▸ The task:
For this listing, the lines between the one holding "promised on 75 percent of" and the one holding "NARA delivered the results", inclusive, must be set down exactly.

Segment Start: Task input

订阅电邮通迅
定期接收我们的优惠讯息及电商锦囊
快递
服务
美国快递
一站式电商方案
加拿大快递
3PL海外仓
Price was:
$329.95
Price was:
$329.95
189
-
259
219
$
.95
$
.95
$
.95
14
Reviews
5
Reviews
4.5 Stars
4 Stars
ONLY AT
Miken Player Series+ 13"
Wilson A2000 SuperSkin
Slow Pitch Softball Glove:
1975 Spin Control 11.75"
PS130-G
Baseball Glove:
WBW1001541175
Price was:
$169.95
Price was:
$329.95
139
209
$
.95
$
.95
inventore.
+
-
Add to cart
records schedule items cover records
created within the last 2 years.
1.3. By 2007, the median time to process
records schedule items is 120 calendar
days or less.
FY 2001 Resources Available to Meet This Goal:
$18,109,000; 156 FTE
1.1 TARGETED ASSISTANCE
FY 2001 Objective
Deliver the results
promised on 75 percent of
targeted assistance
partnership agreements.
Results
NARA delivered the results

Segment End: Task input
Segment Start: Task input

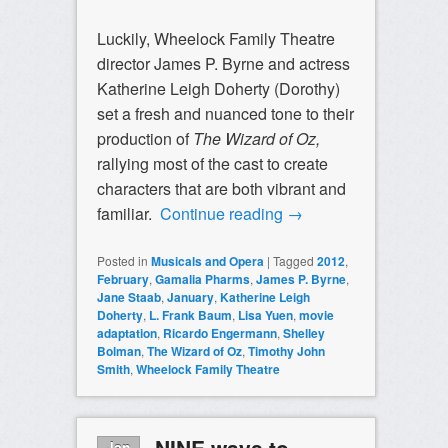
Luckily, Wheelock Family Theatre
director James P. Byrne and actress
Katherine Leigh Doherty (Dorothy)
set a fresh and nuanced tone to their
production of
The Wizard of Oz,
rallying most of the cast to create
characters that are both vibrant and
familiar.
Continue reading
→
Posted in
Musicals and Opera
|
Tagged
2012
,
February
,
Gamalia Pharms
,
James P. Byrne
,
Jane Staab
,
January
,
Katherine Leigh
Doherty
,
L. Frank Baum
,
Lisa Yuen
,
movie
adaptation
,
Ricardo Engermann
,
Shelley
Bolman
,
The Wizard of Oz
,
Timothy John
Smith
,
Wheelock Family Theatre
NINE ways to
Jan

Segment End: Task input
Segment Start: Task input

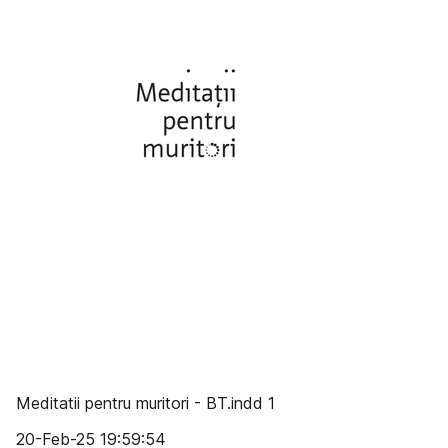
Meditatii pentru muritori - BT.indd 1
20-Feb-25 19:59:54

Segment End: Task input

▸ Exercise result:
promised on 75 percent of
targeted assistance
partnership agreements.
Results
NARA delivered the results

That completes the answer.